From ead068f0c6867fc9f0550147f52c727e8a7a35ae Mon Sep 17 00:00:00 2001
From: Christian Lorentzen <lorentzen.ch@gmail.com>
Date: Fri, 15 Sep 2023 20:25:55 +0200
Subject: [PATCH 03/20] ENH sample weight rescaling after class weights

---
 sklearn/linear_model/_logistic.py           | 24 ++++++-----
 sklearn/linear_model/tests/test_logistic.py | 45 ++++-----------------
 2 files changed, 20 insertions(+), 49 deletions(-)

diff --git a/sklearn/linear_model/_logistic.py b/sklearn/linear_model/_logistic.py
index cc2cd25a72156..c0badd03c078e 100644
--- a/sklearn/linear_model/_logistic.py
+++ b/sklearn/linear_model/_logistic.py
@@ -306,17 +306,6 @@ def _logistic_regression_path(
 
     if sample_weight is not None or class_weight is not None:
         sample_weight = _check_sample_weight(sample_weight, X, dtype=X.dtype, copy=True)
-    # IMPORTANT NOTE:
-    # All solvers relying on LinearModelLoss need to scale the penalty with n_samples
-    # or the sum of sample weights as the here implemented logistic regression
-    # objective is (unfortunately)
-    #     C * sum(pointwise_loss) + penalty
-    # instead of (as LinearModelLoss does)

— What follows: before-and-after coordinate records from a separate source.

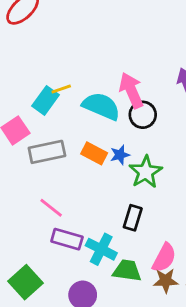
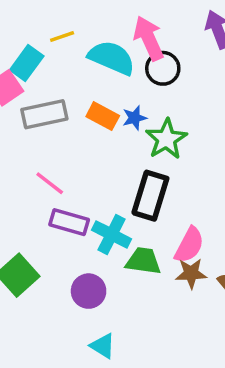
cyan rectangle: (45, 100) -> (27, 63), moved
black rectangle: (133, 218) -> (150, 196), size x1.5

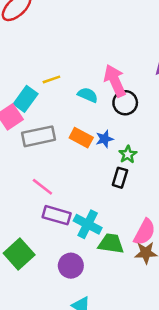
cyan semicircle: (112, 58) -> (88, 95), size x0.6
green star: (166, 139) -> (128, 154), size x0.6
black rectangle: (150, 196) -> (120, 178), moved, size x0.6

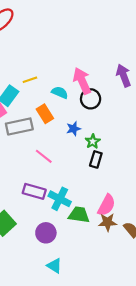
orange rectangle: (81, 138) -> (45, 114), moved, turned 30
black rectangle: (120, 178) -> (96, 159), moved
pink line: (42, 187) -> (44, 156), moved

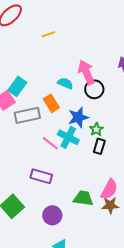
yellow line: (30, 80) -> (48, 34), moved
blue star: (74, 129) -> (78, 117), size x1.5
cyan cross: (60, 199) -> (68, 137), moved

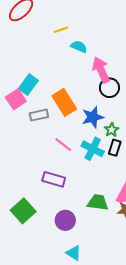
cyan semicircle: (65, 83) -> (79, 47), moved
orange rectangle: (51, 103) -> (64, 102), size x1.4
gray rectangle: (27, 115) -> (39, 115), size x0.7
cyan cross: (68, 137) -> (93, 149), moved

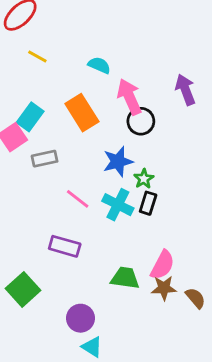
yellow line: (61, 30) -> (37, 57), moved, turned 48
orange rectangle: (64, 102) -> (82, 113), moved
purple circle: (65, 220) -> (81, 318), moved

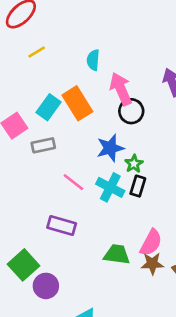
yellow line: (37, 57) -> (37, 52), turned -60
cyan semicircle: (99, 65) -> (93, 60), turned -108
cyan rectangle: (30, 117) -> (49, 107), moved
purple circle: (81, 318) -> (46, 286), moved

-    #     mean(pointwise_loss) + 1/C * penalty
-    if solver in ["lbfgs", "newton-cg", "newton-cholesky"]:
-        # This needs to be calculated before sample_weight is multiplied by
-        # class_weight.
-        sw_sum = n_samples if sample_weight is None else np.sum(sample_weight)
 
     # If class_weights is a dict (provided by the user), the weights
     # are assigned to the original labels. If it is "balanced", then
@@ -369,6 +358,19 @@ def _logistic_regression_path(
             (classes.size, n_features + int(fit_intercept)), order="F", dtype=X.dtype
         )
 
+    # IMPORTANT NOTE:
+    # All solvers relying on LinearModelLoss need to scale the penalty with n_samples
+    # or the sum of sample weights because the implemented logistic regression
+    # objective here is (unfortunately)
+    #     C * sum(pointwise_loss) + penalty
+    # instead of (as LinearModelLoss does)

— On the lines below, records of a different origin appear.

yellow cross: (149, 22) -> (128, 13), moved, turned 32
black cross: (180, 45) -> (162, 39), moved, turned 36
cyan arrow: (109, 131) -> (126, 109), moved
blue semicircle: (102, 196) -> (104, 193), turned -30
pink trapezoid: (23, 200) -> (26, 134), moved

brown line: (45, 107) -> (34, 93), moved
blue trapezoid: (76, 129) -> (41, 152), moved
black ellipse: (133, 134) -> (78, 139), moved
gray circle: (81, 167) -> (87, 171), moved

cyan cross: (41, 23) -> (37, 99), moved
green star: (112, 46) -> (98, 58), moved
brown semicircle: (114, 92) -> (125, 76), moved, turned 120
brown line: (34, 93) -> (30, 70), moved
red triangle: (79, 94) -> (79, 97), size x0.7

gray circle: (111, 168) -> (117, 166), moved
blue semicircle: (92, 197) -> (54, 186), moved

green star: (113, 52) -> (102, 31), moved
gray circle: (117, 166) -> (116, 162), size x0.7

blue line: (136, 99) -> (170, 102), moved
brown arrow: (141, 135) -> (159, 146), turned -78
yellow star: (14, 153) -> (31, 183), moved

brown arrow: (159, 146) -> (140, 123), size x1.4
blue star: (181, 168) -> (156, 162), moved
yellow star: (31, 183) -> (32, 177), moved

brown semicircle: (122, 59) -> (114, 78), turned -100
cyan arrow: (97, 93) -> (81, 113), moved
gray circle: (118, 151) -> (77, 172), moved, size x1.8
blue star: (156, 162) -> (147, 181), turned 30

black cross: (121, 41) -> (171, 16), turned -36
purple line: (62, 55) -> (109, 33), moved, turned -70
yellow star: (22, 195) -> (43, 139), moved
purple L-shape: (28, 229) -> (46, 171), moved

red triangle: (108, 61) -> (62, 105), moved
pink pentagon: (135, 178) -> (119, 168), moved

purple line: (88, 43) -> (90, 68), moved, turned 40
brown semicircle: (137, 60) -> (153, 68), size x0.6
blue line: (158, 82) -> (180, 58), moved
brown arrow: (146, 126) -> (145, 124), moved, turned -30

+    #     mean(pointwise_loss) + 1/C * penalty
+    if solver in ["lbfgs", "newton-cg", "newton-cholesky"]:
+        # This needs to be calculated after sample_weight is multiplied by
+        # class_weight. It is even tested that passing class_weight is equivalent to
+        # passing sample_weights according to class_weight.

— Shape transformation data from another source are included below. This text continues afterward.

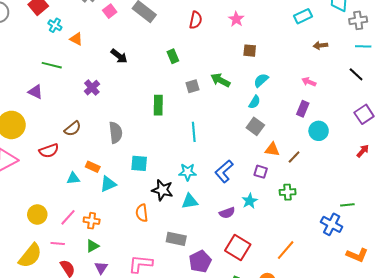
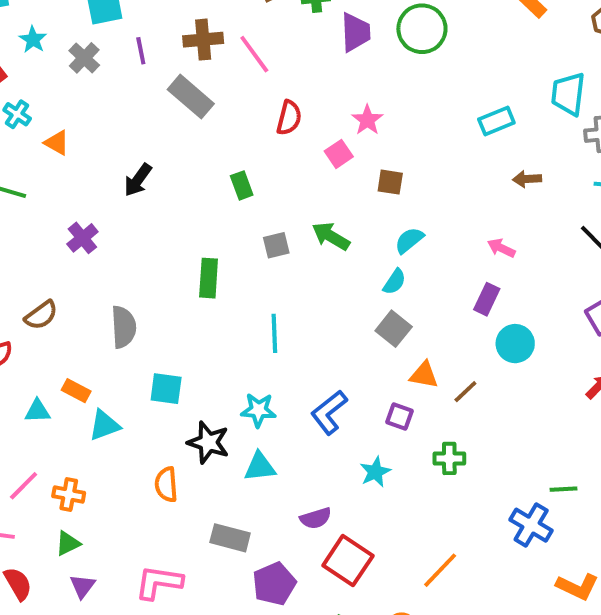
pink square: (110, 11) -> (339, 154), moved
black arrow: (119, 56) -> (138, 180), turned 84
purple semicircle: (227, 213) -> (316, 518), moved

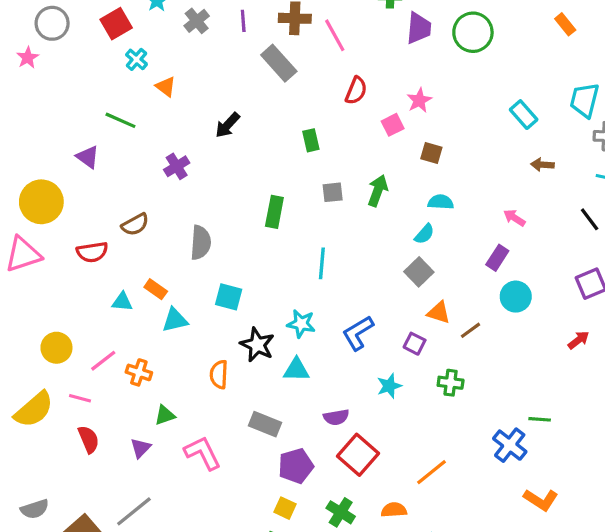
cyan rectangle: (496, 121) -> (524, 115), turned 64
green arrow: (331, 236) -> (378, 191), turned 72
cyan semicircle: (409, 240) -> (441, 202), turned 35
green triangle: (68, 543) -> (165, 415), moved
pink L-shape: (159, 582) -> (203, 453), turned 48

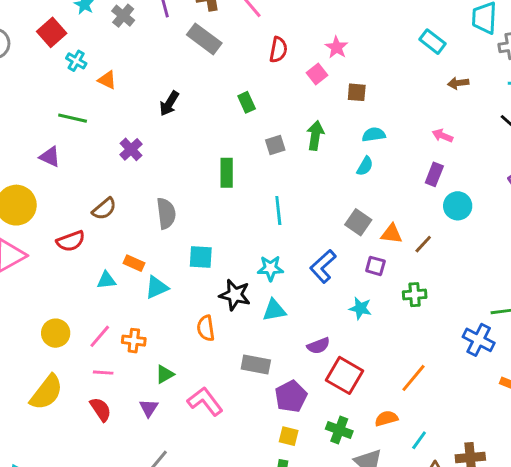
gray square: (419, 272) -> (358, 222), moved
cyan star: (389, 386) -> (360, 308), turned -30
pink line: (80, 398) -> (103, 373), moved

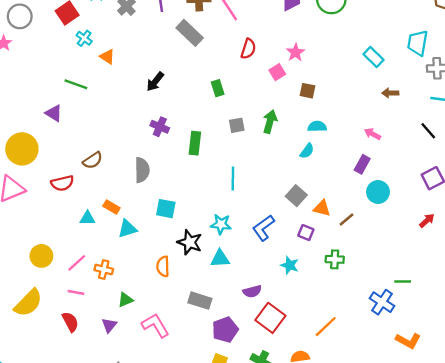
purple cross: (131, 149) -> (160, 127), moved, turned -30

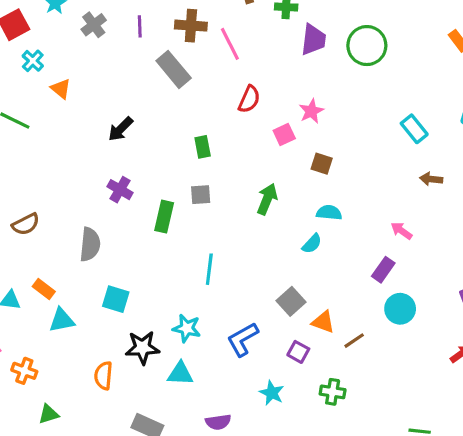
gray square: (237, 125) -> (201, 195), moved
black star: (190, 242) -> (142, 348), turned -30

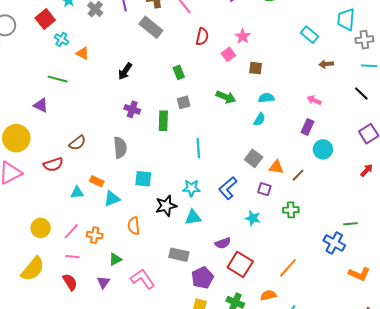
green arrow: (267, 199) -> (226, 97), turned 102
orange semicircle: (103, 376) -> (134, 226), moved

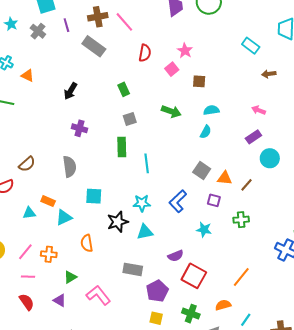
green rectangle: (163, 121) -> (122, 147), moved
purple rectangle: (307, 127) -> (253, 137), turned 35
purple triangle: (103, 282) -> (60, 300), turned -32

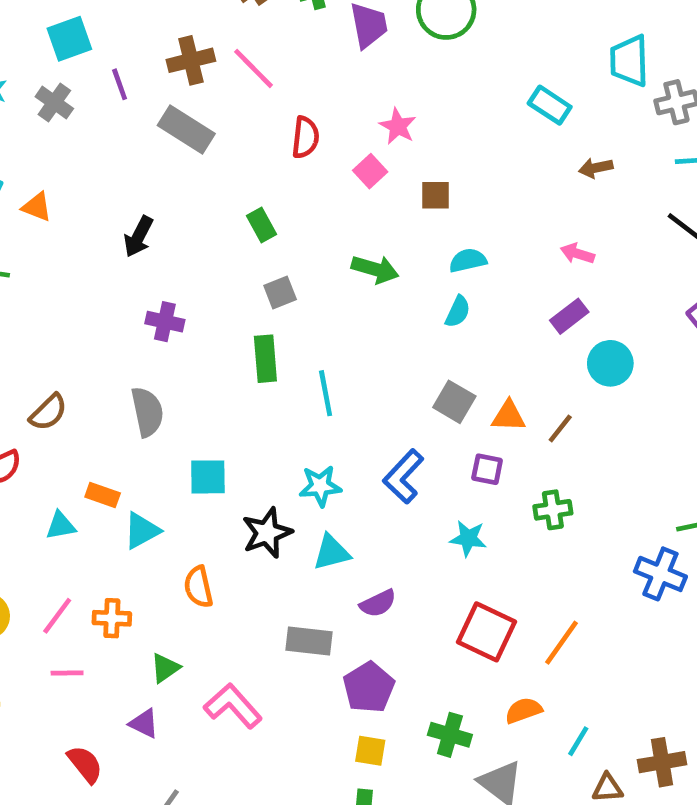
purple semicircle: (176, 256) -> (378, 603), moved
red square: (194, 276) -> (487, 632), moved
red semicircle: (27, 302) -> (85, 764), moved

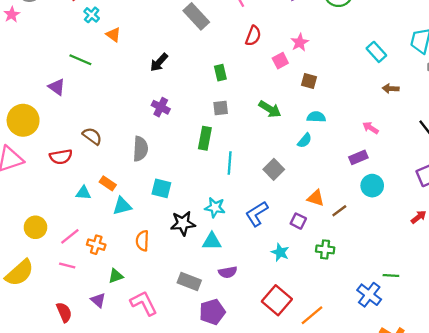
gray square: (454, 402) -> (274, 169), moved
brown semicircle: (48, 412) -> (92, 136), turned -114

+        sw_sum = n_samples if sample_weight is None else np.sum(sample_weight)
+
     if coef is not None:
         # it must work both giving the bias term and not
         if multi_class == "ovr":
diff --git a/sklearn/linear_model/tests/test_logistic.py b/sklearn/linear_model/tests/test_logistic.py
index dc7bba2518b20..8cdab6f041307 100644
--- a/sklearn/linear_model/tests/test_logistic.py
+++ b/sklearn/linear_model/tests/test_logistic.py
@@ -754,28 +754,6 @@ def test_logistic_regressioncv_class_weights(weight, class_weight, global_random
     clf_lbfgs = LogisticRegressionCV(solver="lbfgs", **params)
     clf_lbfgs.fit(X, y)
 
-    from sklearn.linear_model._linear_loss import LinearModelLoss
-    from sklearn._loss.loss import HalfMultinomialLoss, HalfBinomialLoss
-
-    if n_classes > 2:
-        loss = LinearModelLoss(
-            base_loss=HalfMultinomialLoss(n_classes=n_classes),
-            fit_intercept=False,
-        )
-    else:
-        loss = LinearModelLoss(
-            base_loss=HalfBinomialLoss(),
-            fit_intercept=False,
-        )
-    l_lbfgs = loss.loss(
-        coef=clf_lbfgs.coef_.squeeze(),
-        X=X,
-        y=LabelEncoder().fit_transform(y).astype(float),
-        sample_weight=None,
-        l2_reg_strength=1 / 20,
-    )
-    print(f"loss lbfgs = {l_lbfgs} C_={clf_lbfgs.C_}")
-
     for solver in set(SOLVERS) - set(["lbfgs"]):
         clf = LogisticRegressionCV(solver=solver, **params)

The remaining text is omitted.